### What you should do
Write out exactly the line containing "感情表現や話速、抑揚を制御し、自" and all lines that come after it in the listing below, through the very last one.

*** Input data ***

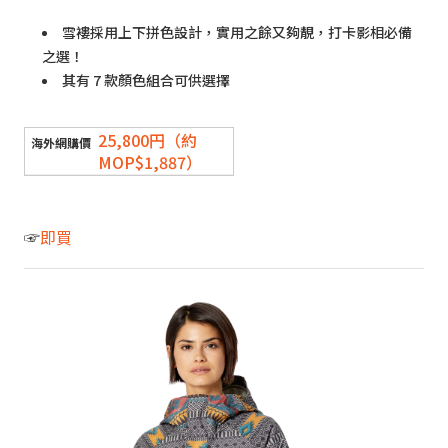
雪褸採用上下拼色設計，實用之餘又夠靚，打卡影相必備
之選！
其有 7 款顏色組合可供選擇
25,800円（約
MOP$1,887）
☞
即買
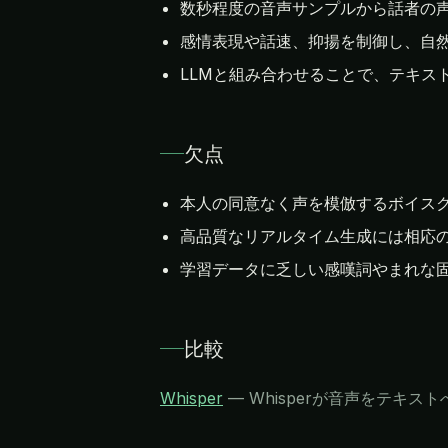
数秒程度の音声サンプルから話者の
感情表現や話速、抑揚を制御し、自
LLMと組み合わせることで、テキス
欠点
本人の同意なく声を模倣するボイス
高品質なリアルタイム生成には相応
学習データに乏しい感嘆詞やまれな
比較
Whisper
—
Whisperが音声をテキ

*** End of Input data ***

### Reply to the exercise
感情表現や話速、抑揚を制御し、自
LLMと組み合わせることで、テキス
欠点
本人の同意なく声を模倣するボイス
高品質なリアルタイム生成には相応
学習データに乏しい感嘆詞やまれな
比較
Whisper
—
Whisperが音声をテキ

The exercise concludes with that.